Most 40-double seasons through first 12 years
Player Seasons
Stan Musial 8
Wade Boggs 8
Lou Gehrig 7
Ducky Medwick 7
Todd Helton 7
Albert Pujols 7
Pujols' 40th two-bagger brought his career total up to 495 -- the most for any player through his first 12 seasons.

Here and there
• Dickey, who is second in the NL in winning percentage, third in hits allowed per nine innings and second in ERA, is the first Mets pitcher to win 18 games since 1990. That season, Frank Viola won 20 and Dwight Gooden had 19 victories.

• In a 6-2 win over the Twins, White Sox outfielder Alex Rios homered twice and drove in a career-high six runs. Rios, who posted a .613 OPS in 2011 (the worst of his career) is at .845 this season.

• Craig Kimbrel struck out four of the five batters he faced and got the final four outs in a combined two-hit shutout, as the Braves defeated the Rockies, 1-0. Kimbrel's strikeouts-per-nine-innings ratio stands at 16.45, while his hits per nine is at 3.58 and his OPS against is .357. All three of those marks would be the best in history for any pitcher with at least 30 saves.
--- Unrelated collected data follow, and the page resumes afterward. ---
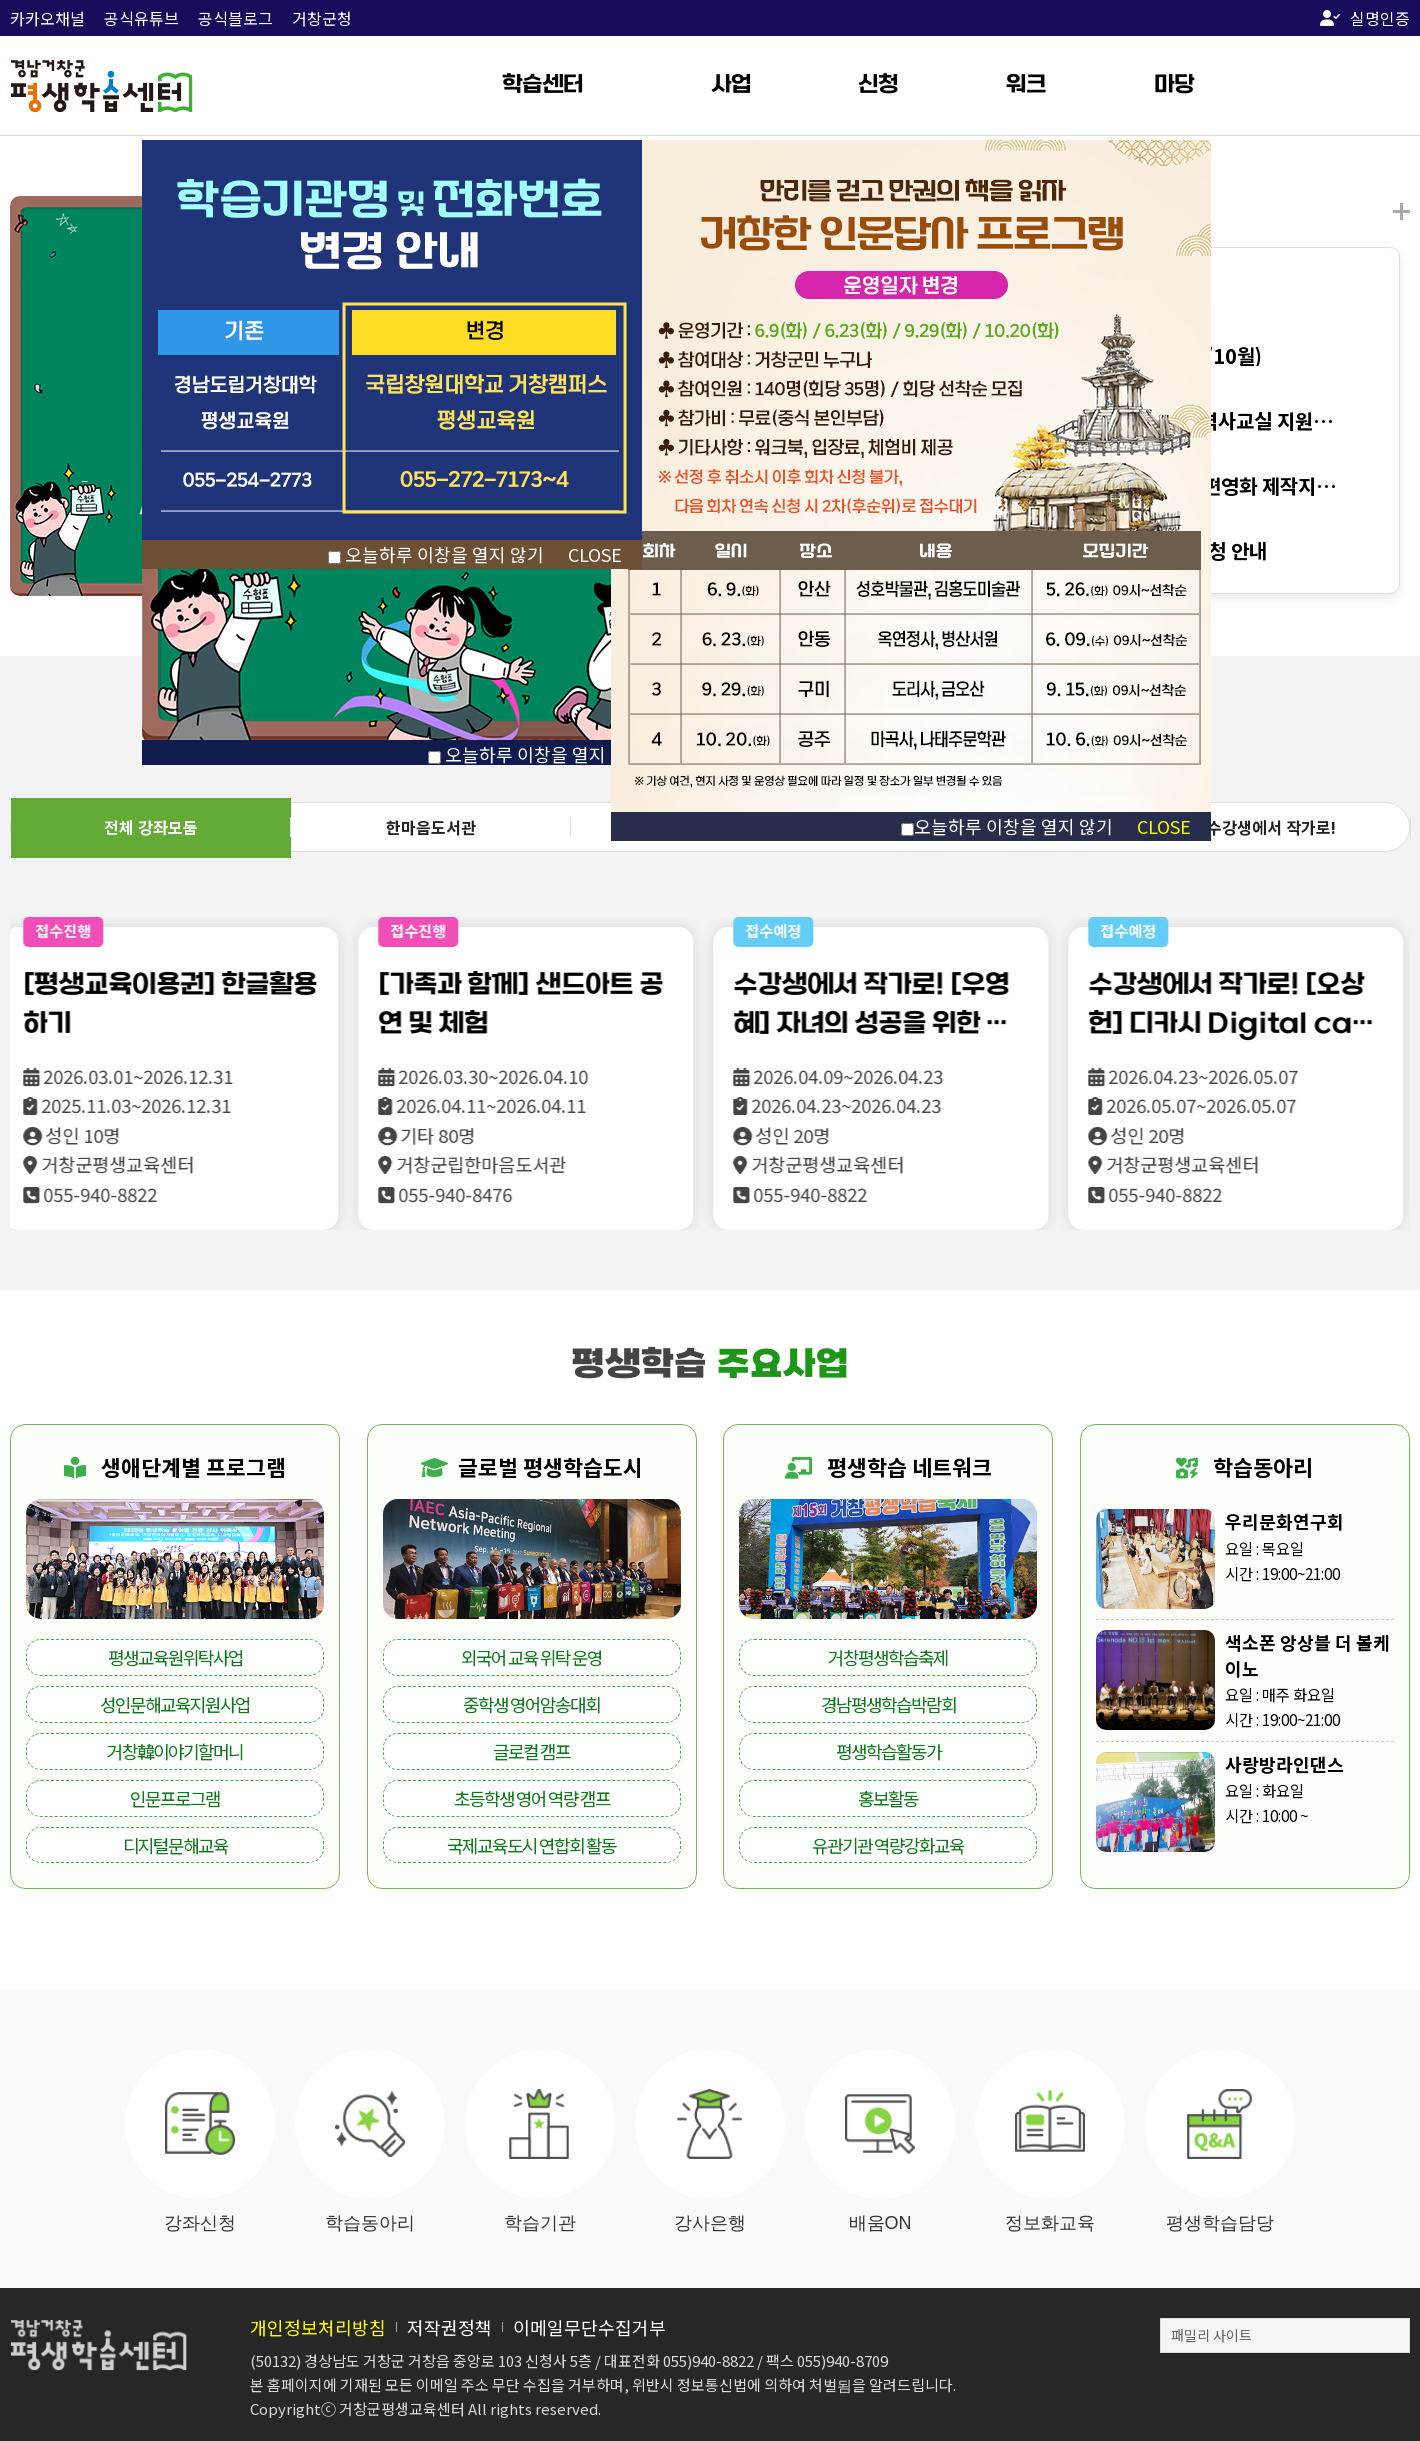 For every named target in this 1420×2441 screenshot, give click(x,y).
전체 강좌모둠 (151, 827)
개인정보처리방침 (318, 2327)
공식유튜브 (141, 18)
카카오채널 (47, 18)
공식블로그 (235, 18)
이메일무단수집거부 (589, 2327)
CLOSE (1164, 826)
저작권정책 (449, 2327)
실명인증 (1365, 18)
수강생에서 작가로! (1271, 827)
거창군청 (322, 18)
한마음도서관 (431, 827)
• Adrian Beltre tripled and homered and drove in three runs in helping the Rangers to a 7-6 victory over the Royals. In his past 14 games, Beltre owns a .439 batting average and a 1.140 slugging percentage, with 18 of his 25 hits going for extra bases. Among all players in history through their age-33 season, Beltre's 829 extra-base hits are 21st most, and the second most (to Eddie Mathews' 860) among third basemen.

• Kansas City's Billy Butler doubled three times -- the fifth time in his career (which began in 2007) he had collected three in a game. Since '07, those five are the most in the Majors. Butler's other four came in '09, when he became the first player in the live-ball era to have four such games in one season.

Roger Schlueter is senior researcher for MLB Productions. This story was not subject to the approval of Major League Baseball or its clubs.